J’aime découvrir et revenir. Rome, que je ne pensais pas pour moi à cause de son fatras baroque et religieux, est en passe de devenir mon Londres du Sud, une ville où venir et revenir, moins pour visiter que pour flâner. Je me sens bien dans ses grandes artères et ses petites ruelles, ses places, ses coupoles autour des décorations baroques et ses douves autour des sites antiques, tout le vide que la ville orchestre en son sein et dans lequel on respire, tout le temps qu’elle sédimente et au travers duquel on circule.

 

Tobogan de pins

 

Conversation et ville éternelle(s)

Le hasard : contingence qui prend des airs de destin. Il fallait que cela se produise. Mais pour que cela se produise, il ne fallait pas que cela soit prévu. Du coup, si le hasard fait bien les glaces, il fait surtout les meilleures promenades, parfait équilibre entre l’errance et la destination. Le troisième jour, nous cessons d’arpenter la ville pour commencer à y flâner, la Villa Borghèse comme prétexte. La Villa Borghèse est par nature un prétexte : on n’a jamais réussi à établir avec certitude laquelle des constructions était la villa et à vrai dire, on s’en fiche un peu, parce que la Ville Borghèse, c’est avant tout un parc. Le Central Park romain selon mon petit guide ; le Hyde Park romain selon moi-même. De hauts pins et de la brume. Un air qui ravigote.

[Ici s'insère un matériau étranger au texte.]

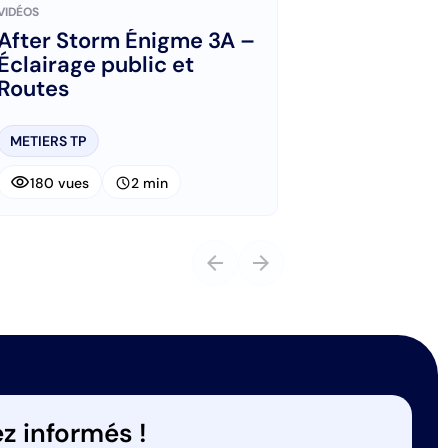
VIDÉOS
After Storm Énigme 3A –
Éclairage public et
Routes
METIERS TP
visibility
schedule
180 vues
2 min
arrow_back
arrow_forward
z informés !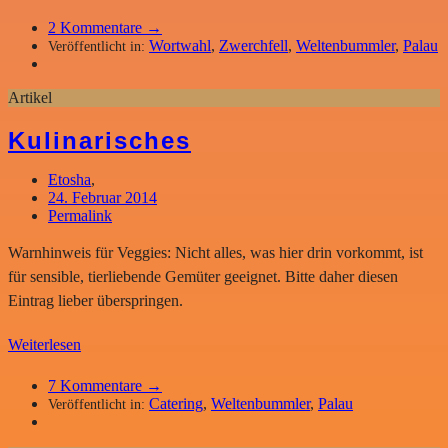
2
Kommentare →
Wortwahl
,
Zwerchfell
,
Weltenbummler
,
Palau
Veröffentlicht in:
Artikel
Kulinarisches
Etosha
,
24. Februar 2014
Permalink
Warnhinweis für Veggies: Nicht alles, was hier drin vorkommt, ist
für sensible, tierliebende Gemüter geeignet. Bitte daher diesen
Eintrag lieber überspringen.
Weiterlesen
7
Kommentare →
Catering
,
Weltenbummler
,
Palau
Veröffentlicht in: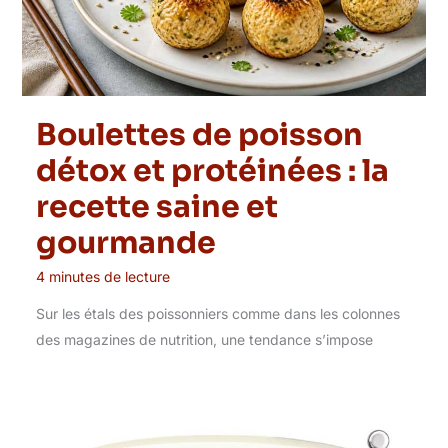
Boulettes de poisson
détox et protéinées : la
recette saine et
gourmande
4 minutes de lecture
Sur les étals des poissonniers comme dans les colonnes
des magazines de nutrition, une tendance s’impose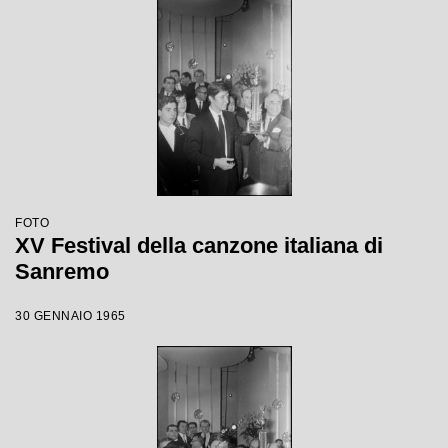
FOTO
XV Festival della canzone italiana di
Sanremo
30 GENNAIO 1965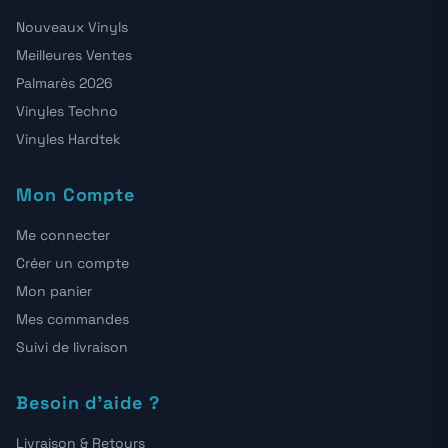
Nouveaux Vinyls
Meilleures Ventes
Palmarès 2026
Vinyles Techno
Vinyles Hardtek
Mon Compte
Me connecter
Créer un compte
Mon panier
Mes commandes
Suivi de livraison
Besoin d'aide ?
Livraison & Retours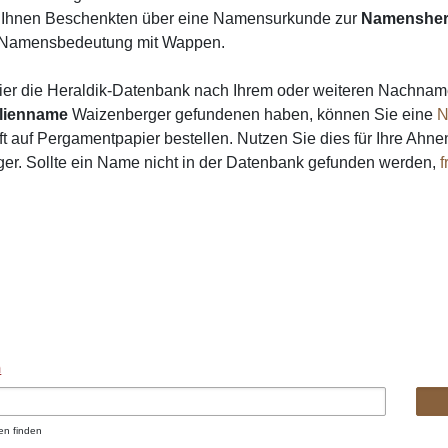
on Ihnen Beschenkten über eine Namensurkunde zur
Namensher
 Namensbedeutung mit Wappen.
ier die Heraldik-Datenbank nach Ihrem oder weiteren Nachna
lienname
Waizenberger gefundenen haben, können Sie eine
N
 auf Pergamentpapier bestellen. Nutzen Sie dies für Ihre Ahne
er. Sollte ein Name nicht in der Datenbank gefunden werden,
f
n
en finden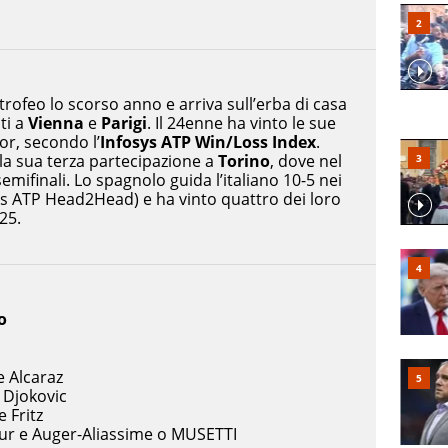
 trofeo lo scorso anno e arriva sull’erba di casa
ti a
Vienna
e
Parigi
. Il 24enne ha vinto le sue
or, secondo l’
Infosys ATP Win/Loss Index
.
la sua terza partecipazione a
Torino
, dove nel
emifinali. Lo spagnolo guida l’italiano 10-5 nei
xus ATP Head2Head) e ha vinto quattro dei loro
25.
o
e Alcaraz
 Djokovic
 Fritz
ur e Auger-Aliassime o MUSETTI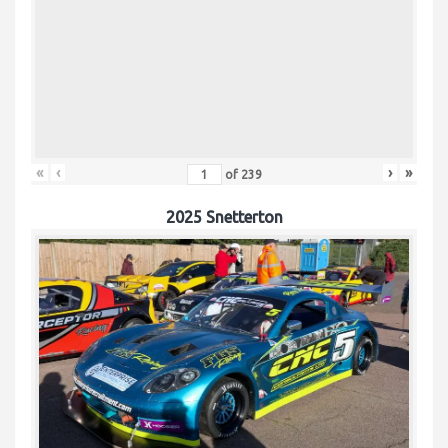
«
‹
›
»
of
239
2025 Snetterton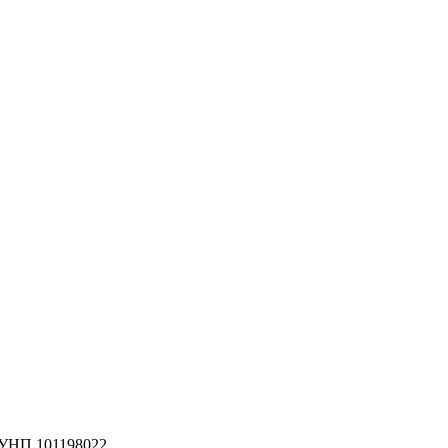
 УНП 101198022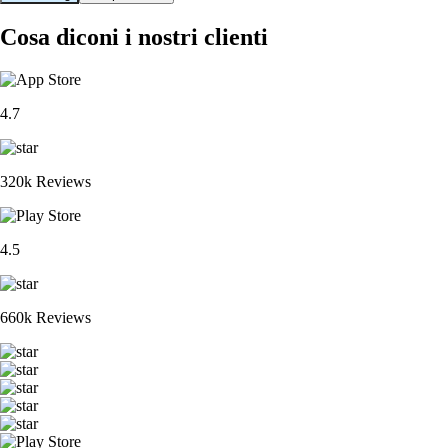
Cosa diconi i nostri clienti
4.7
320k Reviews
4.5
660k Reviews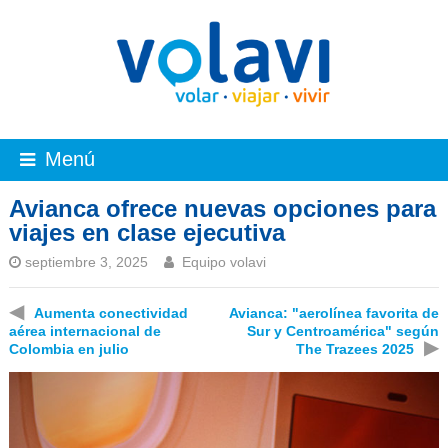
Menú
Avianca ofrece nuevas opciones para
viajes en clase ejecutiva
septiembre 3, 2025
Equipo volavi
◀
Aumenta conectividad
Avianca: "aerolínea favorita de
aérea internacional de
Sur y Centroamérica" según
▶
Colombia en julio
The Trazees 2025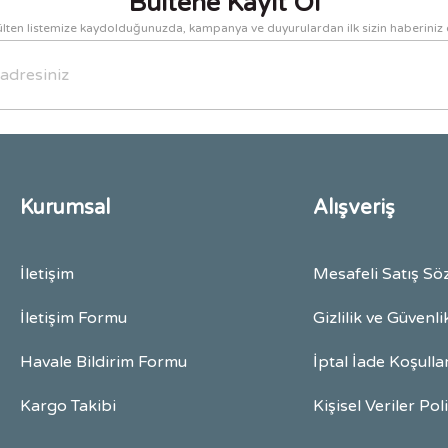
Bültene Kayıt Ol
lten listemize kaydolduğunuzda, kampanya ve duyurulardan ilk sizin haberiniz 
Gönder
Kurumsal
Alışveriş
İletişim
Mesafeli Satış Sö
İletişim Formu
Gizlilik ve Güvenli
Havale Bildirim Formu
İptal İade Koşulla
Kargo Takibi
Kişisel Veriler Pol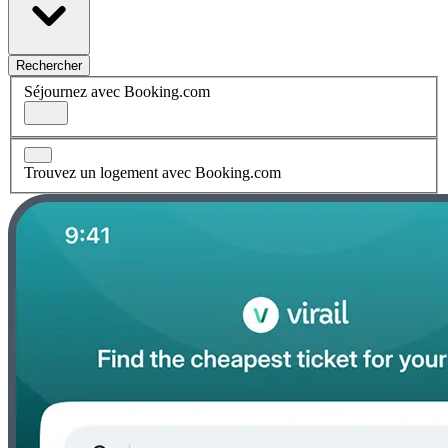
Rechercher
Séjournez avec Booking.com
Trouvez un logement avec Booking.com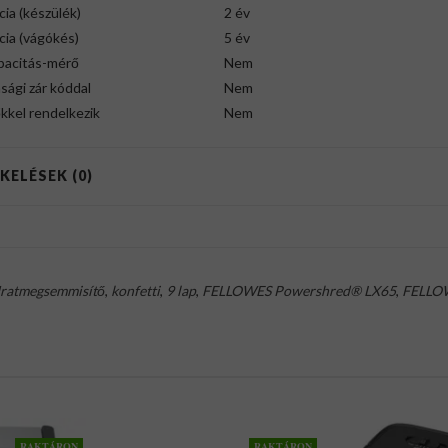
ia (készülék)
2 év
cia (vágókés)
5 év
pacitás-mérő
Nem
sági zár kóddal
Nem
kkel rendelkezik
Nem
KELÉSEK (0)
Iratmegsemmisítő
,
konfetti
,
9 lap
,
FELLOWES Powershred® LX65
,
FELLO
RAKTÁRON
RAKTÁRON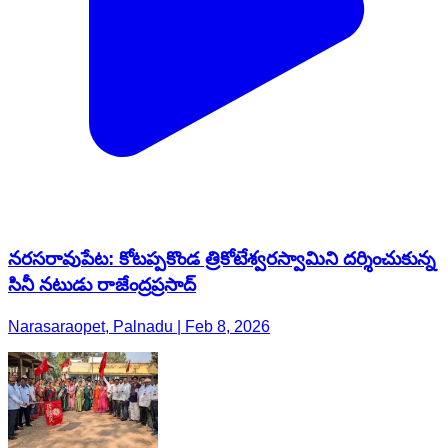
నరసరావుపేట: కోటప్పకొండ త్రికోటేశ్వరస్వామిని దర్శించుకున్న
సినీ నటుడు రాజేంద్రప్రసాద్
Narasaraopet, Palnadu | Feb 8, 2026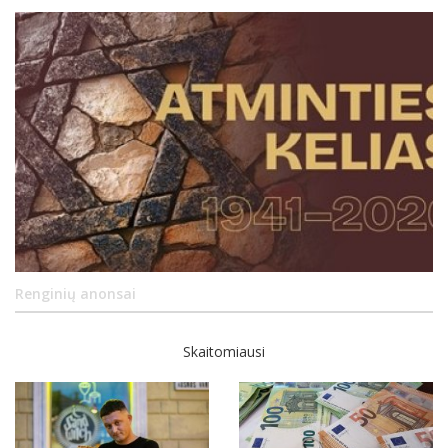
Renginių anonsai
Skaitomiausi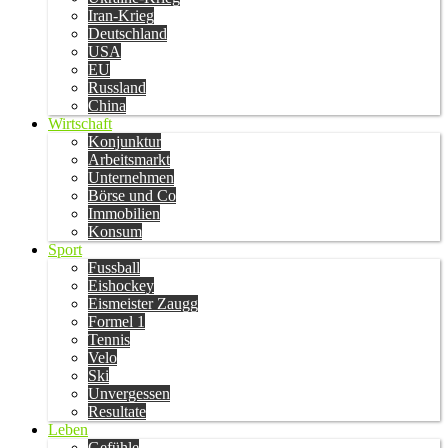
Iran-Krieg
Deutschland
USA
EU
Russland
China
Wirtschaft
Konjunktur
Arbeitsmarkt
Unternehmen
Börse und Co
Immobilien
Konsum
Sport
Fussball
Eishockey
Eismeister Zaugg
Formel 1
Tennis
Velo
Ski
Unvergessen
Resultate
Leben
Gefühle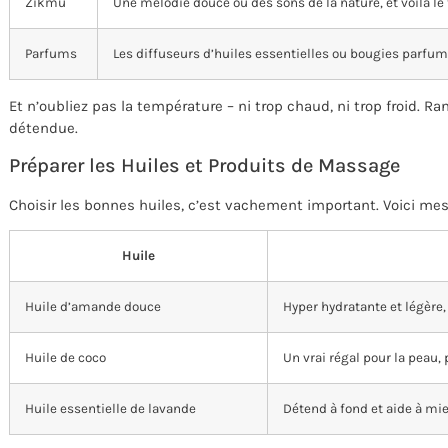
Zikmu
Une mélodie douce ou des sons de la nature, et voilà le 
Parfums
Les diffuseurs d’huiles essentielles ou bougies parfumé
Et n’oubliez pas la température – ni trop chaud, ni trop froid. 
détendue.
Préparer les Huiles et Produits de Massage
Choisir les bonnes huiles, c’est vachement important. Voici mes 
Huile
Huile d’amande douce
Hyper hydratante et légère,
Huile de coco
Un vrai régal pour la peau,
Huile essentielle de lavande
Détend à fond et aide à mi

Reflets des arbres dans une flaque

C’est au tour de Palpatine de me faire découvrir ce que je n’avais pas vu : il me raconte le parc de nuit avec sa sœur, les entrées, les allées ; on longe un zoo et ça part en vrille, parce que ce n’est pas tous les jours qu’on peut voir un crocrodile rouge, dans le bassin à l’entrée, ou des abeilles Ubereats, qui trimballent leurs seaux de miel en carton sur les palissades. On raconte beaucoup de bêtises, on se stimule même dans l’ânerie (chacun est le meilleur public de l’autre) et je m’arrête à intervalles réguliers pour évacuer un rire un peu trop fou pour marcher avec.

On s’en fiche un peu, du coup, que le principal musée soit complet tous les week-ends jusqu’en février (!) et que le musée d’art contemporain, aux grands volumes clairs, soit largement plus joli que ce qu’il abrite (à quelques exceptions près, évidemment, dont Les Trois Âges de la vie de Klimt, exposé dans la seule salle non éclairée du musée). L’important, c’est de déambuler et d’alléger notre fatigue ensemble. De faire de la balançoire et de s’apercevoir qu’on a déjà un peu vieilli : le corps supporte moins bien les accélérations ; une grande balance de rien du tout me donne la désagréable sensation toonesque que mes organes sont restés un endroit d’où le reste de mon corps est déjà reparti. Tandis qu’on va et qu’on vient à amplitude réduite, je raconte à Palpatine les mercredi après-midi à la balançoire avec ma cousine, les grandes amplitudes de nos petits corps et les sorties de gymnaste qu’on notait entre nous, bonne réception, genoux pliés, bras victorieux, menton levé et cul en arrière. Peut-être que j’invente. Je me souviens mieux des cordes qu’on entortillait jusqu’en haut pour se laisser ensuite tournicoter à tout barzingue, mais je ne peux pas retenter l’expérience : ces balançoires publiques ont des chaines à la place des cordes. On s’en fiche un peu, on a encore plein d’allées à parcourir, d’endroits où se promener, plein de bêtises à inventer, ici et maintenant, et puis là-bas et après. Une exposition à contempler. Une doublure à ne pas trouver. Un train à prendre et une conversation à reprendre, indéfiniment.